» Page-level text extractions:
== Segment start ==

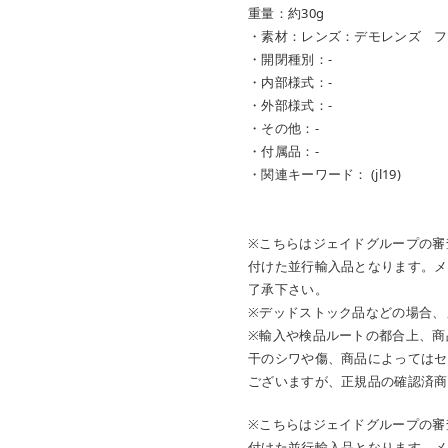
重量：約30g
・素材：レンズ：デモレンズ フ
・開閉種別：-
・内部様式：-
・外部様式：-
・その他：-
・付属品：-
・関連キーワード： (jl19)
※こちらはジェイドグループの審
付けた並行輸入品となります。メ
了承下さい。
※デッドストック品などの場合、
※輸入や検品ルートの都合上、商
干のシワや傷、商品によってはセ
ございますが、正規品の確認済商
※こちらはジェイドグループの審
付けた並行輸入品となります。メ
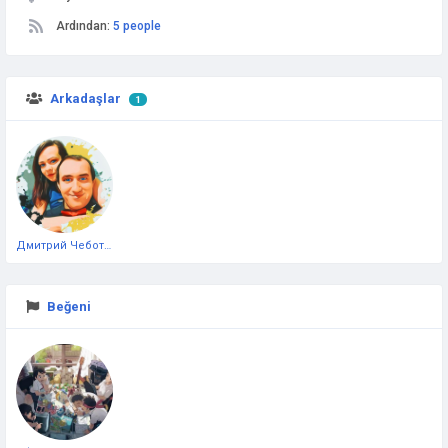
Ardından:
5 people
Arkadaşlar
1
Дмитрий Чеботарёв
Beğeni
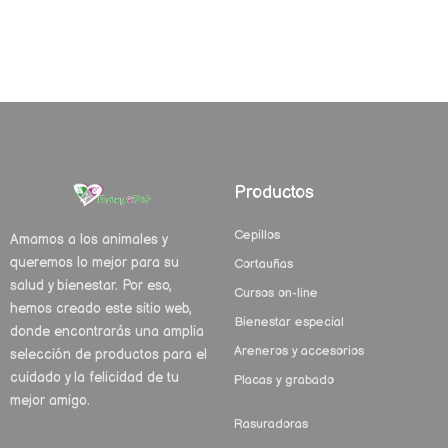
Productos
Cepillos
Amamos a los animales y
queremos lo mejor para su
Cortauñas
salud y bienestar. Por eso,
Cursos on-line
hemos creado este sitio web,
Bienestar especial
donde encontrarás una amplia
Areneros y accesorios
selección de productos para el
cuidado y la felicidad de tu
Placas y grabado
mejor amigo.
Rasuradoras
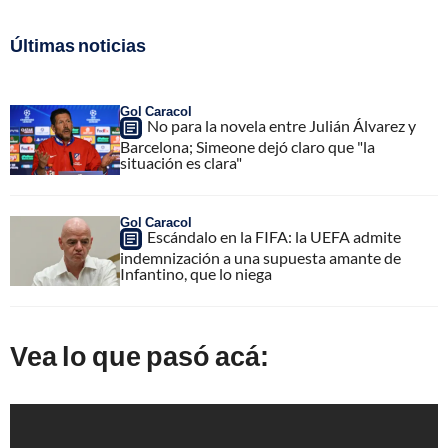
Últimas noticias
Gol Caracol
No para la novela entre Julián Álvarez y
Barcelona; Simeone dejó claro que "la
situación es clara"
Gol Caracol
Escándalo en la FIFA: la UEFA admite
indemnización a una supuesta amante de
Infantino, que lo niega
Vea lo que pasó acá:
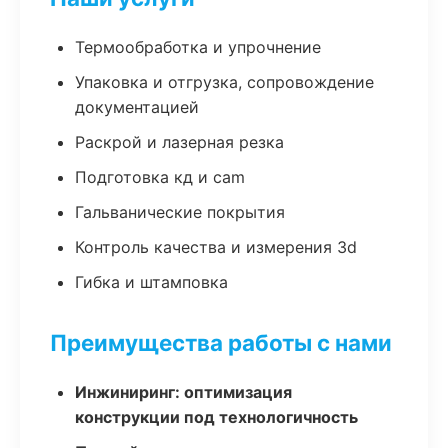
Термообработка и упрочнение
Упаковка и отгрузка, сопровождение
документацией
Раскрой и лазерная резка
Подготовка кд и cam
Гальванические покрытия
Контроль качества и измерения 3d
Гибка и штамповка
Преимущества работы с нами
Инжиниринг: оптимизация
конструкции под технологичность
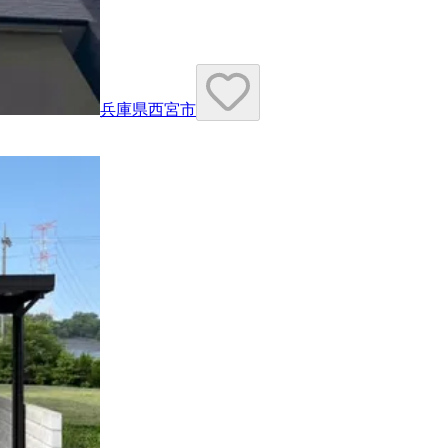
兵庫県西宮市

== Segment end ==

» TASK DESCRIPTION:
Single out each line of the records above with the string "para" in it, and copy it.

» SOLUTION:
queremos lo mejor para su
selección de productos para el
No para la novela entre Julián Álvarez y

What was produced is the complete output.